## WORK TO COMPLETE
Copy, without a single change, each line from the one that holds "это химическое вещество, которое" to the bottom of the entries below, and drop any pictures.

## AVAILABLE DATA
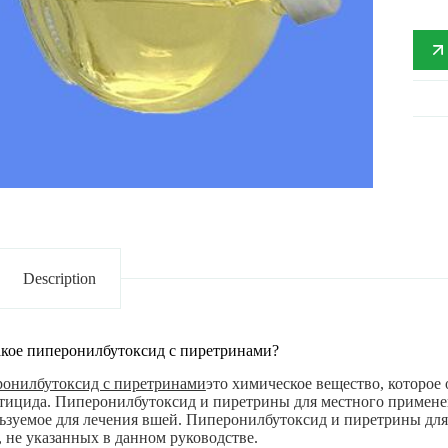
Description
акое пиперонилбутоксид с пиретринами?
онилбутоксид с пиретринами
это химическое вещество, которое
тицида. Пиперонилбутоксид и пиретрины для местного применен
ьзуемое для лечения вшей. Пиперонилбутоксид и пиретрины для
, не указанных в данном руководстве.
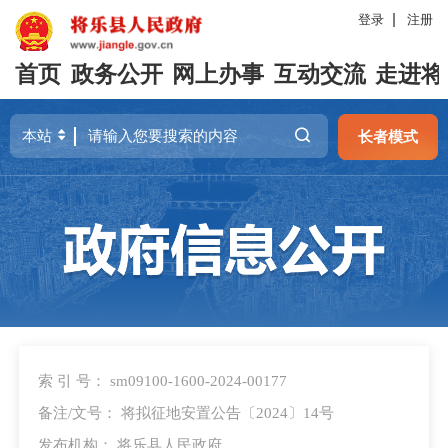
登录
注册
首页
政务公开
网上办事
互动交流
走进将
长者模式
索 引 号： sm09100-1600-2024-00177
备注/文号： 将拟征地安置公告〔2024〕14号
发布机构： 将乐县人民政府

## TASK OUTPUT
это химическое вещество, которое
тицида. Пиперонилбутоксид и пиретрины для местного применен
ьзуемое для лечения вшей. Пиперонилбутоксид и пиретрины для
, не указанных в данном руководстве.
登录
注册
首页
政务公开
网上办事
互动交流
走进将
长者模式
索 引 号： sm09100-1600-2024-00177
备注/文号： 将拟征地安置公告〔2024〕14号
发布机构： 将乐县人民政府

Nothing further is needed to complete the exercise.